[V8] Complications: Bentley Type 44 manual discs
cobram at juno.com
cobram at juno.com
Wed May 21 18:05:46 PDT 2008
That article is about a specific industry storing terabytes of data in
mostly proprietary formats. Not exactly something I'd use to back up
(pun intended) a blanket statement about digital storage. I keep very
few personal archives on 35mm emulsion.
As an article it also had many mistakes and offered more lay opinion than
fact (the NYT, say it ain't so.) I won't go into it too far because of
NAC, unless we're talking about Ronin, but the math in the article is a
little off, a digital archive is ready "out of the box" whenever you
decide to distribute or sell it, you plug in a cable or access a server.

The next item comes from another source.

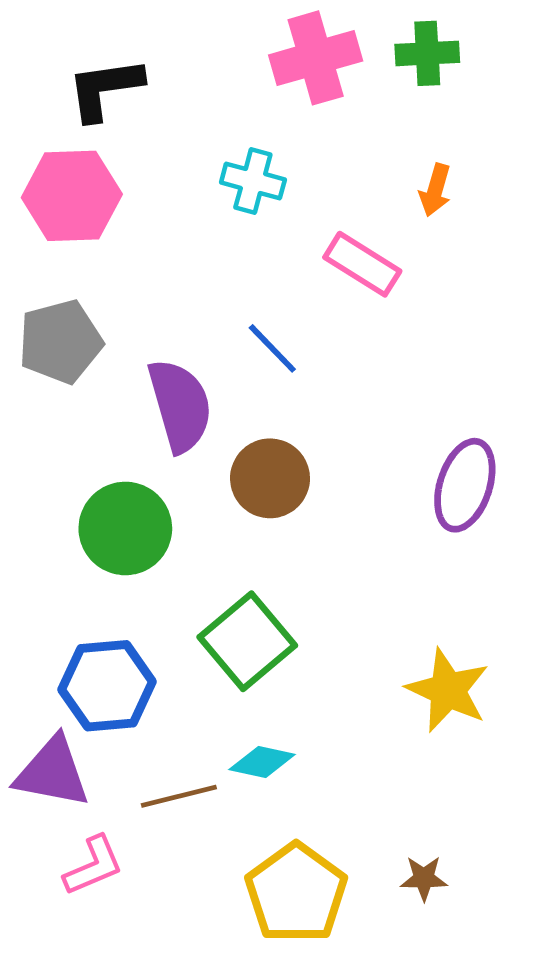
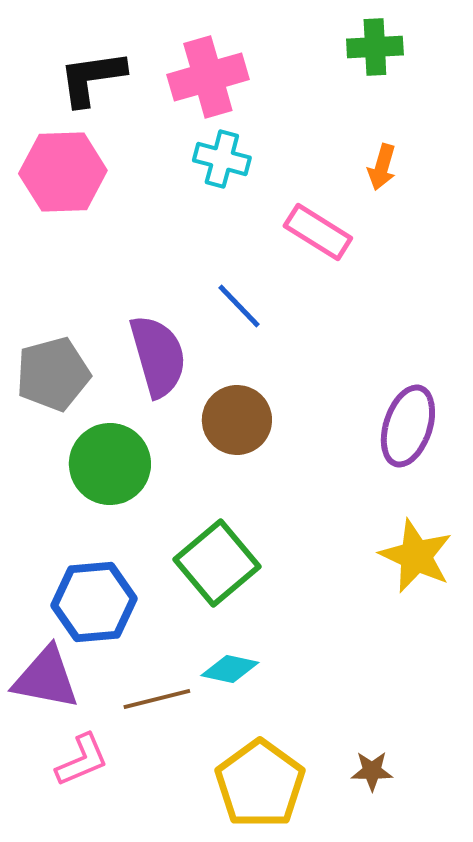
pink cross: (316, 58) -> (208, 77), moved
gray pentagon: (60, 342) -> (53, 374), moved
yellow star: (448, 690) -> (416, 556), moved

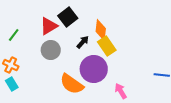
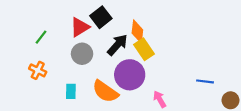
black arrow: (83, 42) -> (117, 45), size x1.5
cyan rectangle: (12, 84) -> (71, 91), moved, turned 32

A film master has to be copied (not cheap), assembled, and the way things
are now...digitized, edited and enhanced before it's ready for the
market, I don't see any of those costs factored in. Me thinks the report
the article is based on is a Chicken Little alarm sent out by an industry
(film archiving) which may be rendered obsolete in the not too distant
future.
The Viking space probe reference in the article serves to contradict the
premise that digital media "lose the data faster", since the data was
about all there, main problem being the way in which data was recorded
back then. The data stream from Viking was kind of like writing a 1000
page book and not including any spaces or punctuation.

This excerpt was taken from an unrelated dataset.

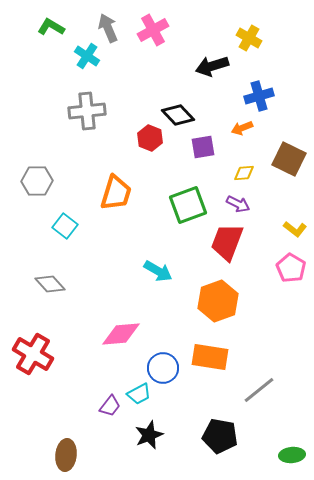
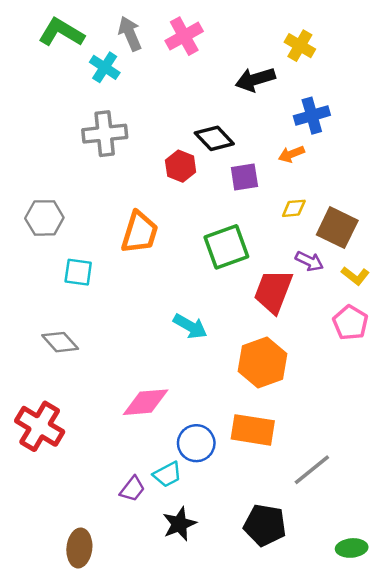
green L-shape: (51, 27) -> (61, 32), size x1.4
brown square: (289, 159) -> (337, 228), moved
purple arrow: (238, 204) -> (309, 261), moved
cyan square: (65, 226) -> (78, 272), turned -30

MAC-for our purposes digital beats analog and paper by leagues, we can
consult most of the list archives and we can backup a pdf version of the
manual a whole lot easier than a paper one. BTDT about 50 times on the
pulp version many moons ago. (You out there Mike?) ;-)
BCNU,
http://www.geocities.com/cobramsri/
"In my many years I have come to a conclusion
that one useless man is a shame, two is a law firm,
and three or more is a congress."
Scott Simmons <indischrot at gmail.com> writes:
> Hey there,
>
> Here's my source:
> http://www.nytimes.com/2007/12/23/business/media/23steal.html
>
> ~Scott S.
>
> cobram at juno.com wrote:
>
> > Scott Simmons <indischrot at gmail.com <mailto:indischrot at gmail.com>>
> writes:
> > > Not sure where I read it, but apparently it costs more to store
> data
> > > on digital medium than analog. Also, digital mediums will lose
> the
> > > data faster than analog. Something like.. a DVD will lose
> integrity
> > > after 10 years?
> > >
> > > Throwing that out there,
> > > Scott S.
> >
> > You read it wrong or whoever wrote it is seriously misinformed.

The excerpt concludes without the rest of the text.